Although there has been progress, there remains considerable reluctance at Westminster to let Wales gain some of the central powers that are taken for granted in Scotland and Northern Ireland: control over the police and judicial system, for example. The list of powers reserved to Westminster includes many which are trivial from a constitutional point of view, and seem only to be present to let Wales know where control really resides.
The result of the June 2016 referendum on EU membership has created a new political challenge for the devolved institutions that risks robbing them of powers that in some instances have been hard won. The UK Government’s attempt to intercept powers from the EU at the point of Brexit that in the normal course of events would come straight to Scotland and Wales illustrates that pre-devolution thinking remains dominant.
In defending its position, the Westminster administration has spoken of the need to ensure frictionless borders within what it describes as the “UK Single Market”. It seems oblivious to the irony that it has chosen a course that will remove the UK from the European Single Market, creating impediments that will damage our ability to interact commercially with the world’s largest trading bloc that happens to be on our doorstep.

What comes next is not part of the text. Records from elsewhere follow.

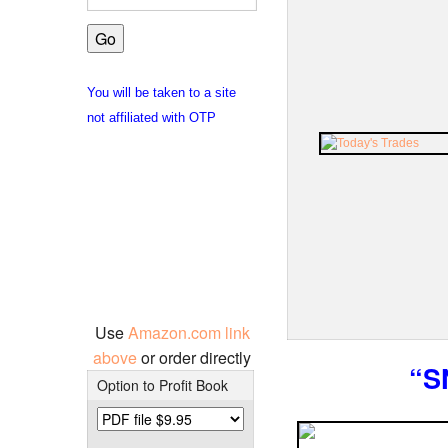
You will be taken to a site
not affiliated with OTP
Use
Amazon.com link
above
or order directly
“S
Option to Profit Book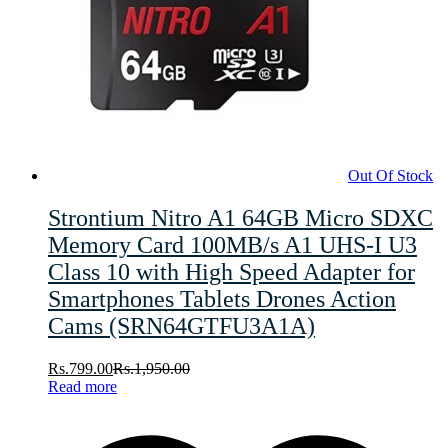
Out Of Stock
Strontium Nitro A1 64GB Micro SDXC
Memory Card 100MB/s A1 UHS-I U3
Class 10 with High Speed Adapter for
Smartphones Tablets Drones Action
Cams (SRN64GTFU3A1A)
Rs.
799.00
Rs.
1,950.00
Read more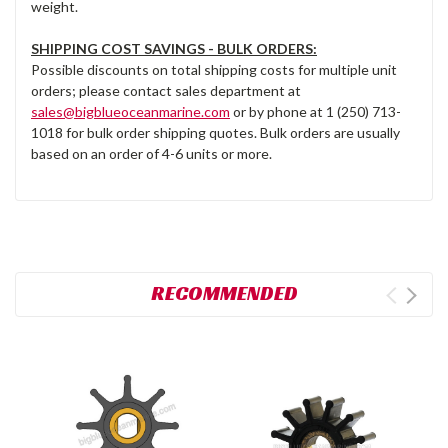
weight.
SHIPPING COST SAVINGS - BULK ORDERS:
Possible discounts on total shipping costs for multiple unit
orders; please contact sales department at
sales@bigblueoceanmarine.com
or by phone at 1 (250) 713-
1018 for bulk order shipping quotes. Bulk orders are usually
based on an order of 4-6 units or more.
RECOMMENDED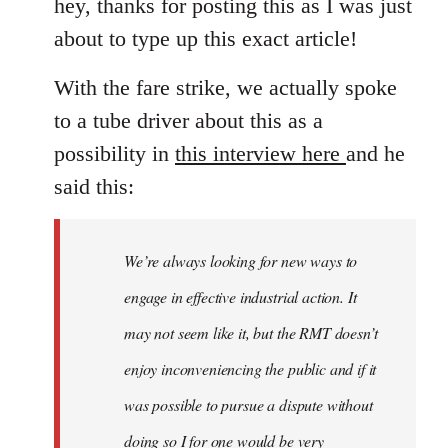
hey, thanks for posting this as I was just
about to type up this exact article!
With the fare strike, we actually spoke
to a tube driver about this as a
possibility in
this interview here
and he
said this:
We’re always looking for new ways to
engage in effective industrial action. It
may not seem like it, but the RMT doesn’t
enjoy inconveniencing the public and if it
was possible to pursue a dispute without
doing so I for one would be very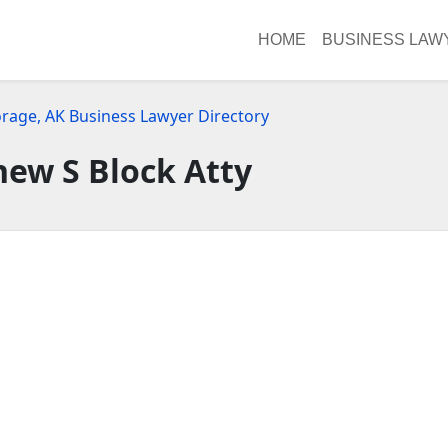
HOME
BUSINESS LAW
rage, AK Business Lawyer Directory
ew S Block Atty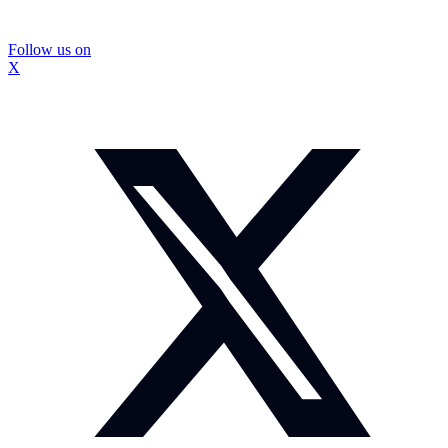
Follow us on
X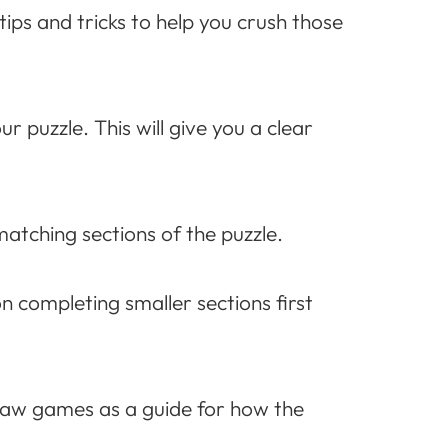
ps and tricks to help you crush those
r puzzle. This will give you a clear
matching sections of the puzzle.
on completing smaller sections first
saw games as a guide for how the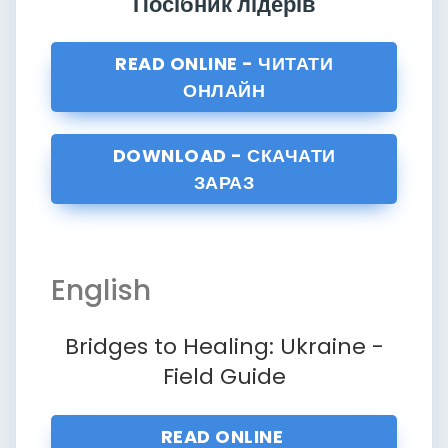
Посібник лідерів
READ ONLINE - ЧИТАТИ
ОНЛАЙН
DOWNLOAD - СКАЧАТИ
ЗАРАЗ
English
Bridges to Healing: Ukraine -
Field Guide
READ ONLINE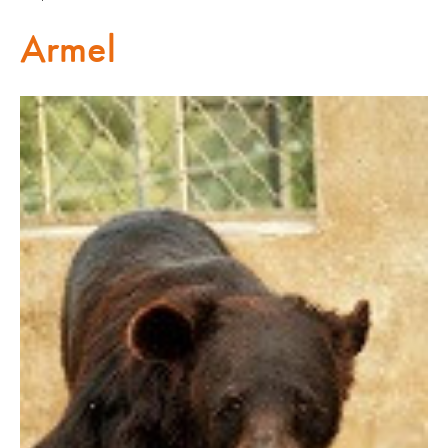
Armel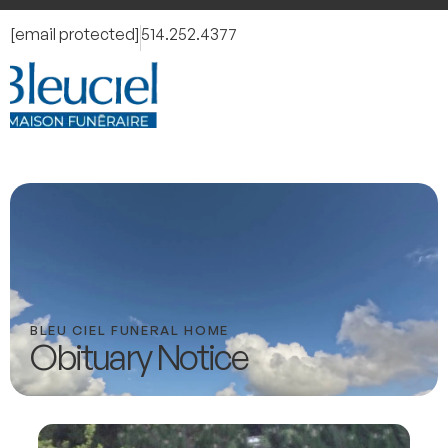
[email protected]
514.252.4377
BLEU CIEL FUNERAL HOME
Obituary Notice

Westminster may be right in suggesting there should be a common regulatory regime for agriculture in the four UK countries after Brexit. But so far it has shown no acceptance of the fact that any such regime should be developed between four equal partners rather than imposed on the other three by the largest. The UK Government’s approach to Brexit negotiations with the EU has been characterised by a lack of engagement with political reality, overlaid by a mentality of seeking to have one’s cake and eat it and of playing to the gallery of extreme anti-EU ideologues that have been allowed to exert disproportionate influence within the Conservative Party.
Such an approach, when replicated domestically, poses a huge threat to devolution, as well, of course, to the economic well-being of the UK as a whole. It demonstrates perfectly why the kind of constitutional debate advocated in this pamphlet is so vital.